Qualcosa di strano nell’animo del ragazzo è cambiato, ha ascoltato prima tutta quella sviolinata del grande comico locale ed ha accettato i suoi consigli da vecchio saggio, ha osservato il bel visino di ragazza della brunetta dalle lunghe chiome e ne è rimasto d’incanto affascinato, così le si accosta piano, piano e con voce sicura le sussurra: “ Io sono Dino, che nome hai tu, dolcissima fanciulla? “ Hai sentito le parole dell’attore? Lui ha letto nel mio cuore la tristezza che è in me! Sono stato bocciato, sono sconfortato, ma credo, di non averlo meritato! Pensi anche tu come i professori che sono solo un asino patentato?
Se tu ora mi sorriderai, il mio cruccio per sempre svanirà! “
Ed a questo punto la giovinetta, da cerbiatta ritrosa, si apre al sorriso, pronuncia il suo nome soave, Maria, parla a Dino con pudore, ma anche con il cuore, i sentimenti, e per loro due si apre così un inesplorato mondo d’amore.

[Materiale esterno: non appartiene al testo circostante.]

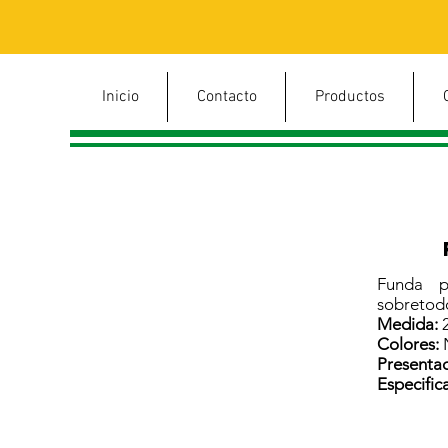
Inicio
Contacto
Productos
Funda p
sobretodo
Medida:
2
Colores:
Presentac
Especific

Maria: “ I tuoi professori se avessero compiuto lo sforzo di capirti meglio, meglio ti avrebbero apprezzato. Io ho fiducia nel tuo futuro, non vi leggo tristezza e amarezza, ma determinazione. Da questa esperienza ricaverai un insegnamento positivo e le soddisfazioni che meriti non tarderanno a venire. Non un asino di montagna, ma una roccia temprata ad affrontare la vita con le sue discese e risalite. Sai che lezione potresti infliggere ai tuoi docenti selettivi e saccenti se divenissi tu stesso un bravo professore? Ne sapresti più di loro in psicologia e pedagogia e un alunno da te non si sentirebbe mai bocciato perché in ogni modo l’avrai aiutato.
L’iniziazione è già varata con il superamento della triste vicenda e la determinata strategia di trovare forza e coraggio nuovi per andare avanti, rincuorato e opportunamente riscaldato dall’inesauribile fuoco dall’amore.